Nonetheless, it's a good book with a sad but swift-moving story about a sixteen-year-old girl who plays go to escape from the world which is closing in around her. She goes to a school where some of her classmates are urging resistance against the Japanese occupiers; she falls in love with a boy who joins the resistance. Meanwhile, at the village square where she goes to play go each afternoon, she meets a mysterious stranger who sits down to play with her. This, we learn, is a Japanese soldier in disguise, sent to spy on the Chinese townspeople to try to ferret out "terrorists" among them. The two of them play go and each day the game tells them more about one another.
Since this is a war story with the two would-be lovers on opposite sides, it can't end well, and you know right from the beginning that it will be a tragedy; the only uncertainty is just what form the tragic ending will take.
Although this may be a romance, "romance" is a bit of a misnomer. There's definitely no happy-ever-after, and there is much more going on with both characters than their lovers (though there is quite a bit of sex in this book). It's more of a literary historical novel with elements of romance and tragedy and a bit of go.
The last point was probably my major disappointment; the book is written in short alternating chapters, from the girl's POV and the soldier's POV, symbolic of their alternating moves in the game, but unless there was some additional extraordinary subtlety that I just missed, go never really was much more than a plot device. I was hoping to see it fully realized as a metaphor for the story, possibly even as something that would drive the story, but if you're reading this book for go references, you'll find it pretty thin; the go game, in the end, is pretty meaningless.

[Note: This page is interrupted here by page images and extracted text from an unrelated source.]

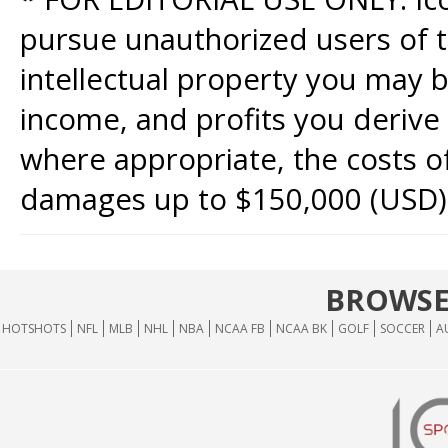
pursue unauthorized users of th
intellectual property you may b
income, and profits you derive 
where appropriate, the costs of
damages up to $150,000 (USD)
BROWSE
HOTSHOTS
NFL
MLB
NHL
NBA
NCAA FB
NCAA BK
GOLF
SOCCER
A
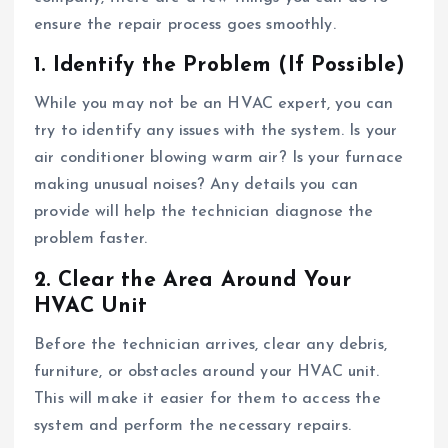
ensure the repair process goes smoothly.
1. Identify the Problem (If Possible)
While you may not be an HVAC expert, you can
try to identify any issues with the system. Is your
air conditioner blowing warm air? Is your furnace
making unusual noises? Any details you can
provide will help the technician diagnose the
problem faster.
2. Clear the Area Around Your
HVAC Unit
Before the technician arrives, clear any debris,
furniture, or obstacles around your HVAC unit.
This will make it easier for them to access the
system and perform the necessary repairs.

It's still a pretty good (though definitely not a feel-good) story, and it's a short book with chapters that fly by, so if you like the time period, go, the general theme, or just want to sample something literary that isn't completely full of itself (Shan Sa is apparently something of a big deal in France, and her writing shows great craftsmanship without wordiness, and translates well), it's definitely worth checking out.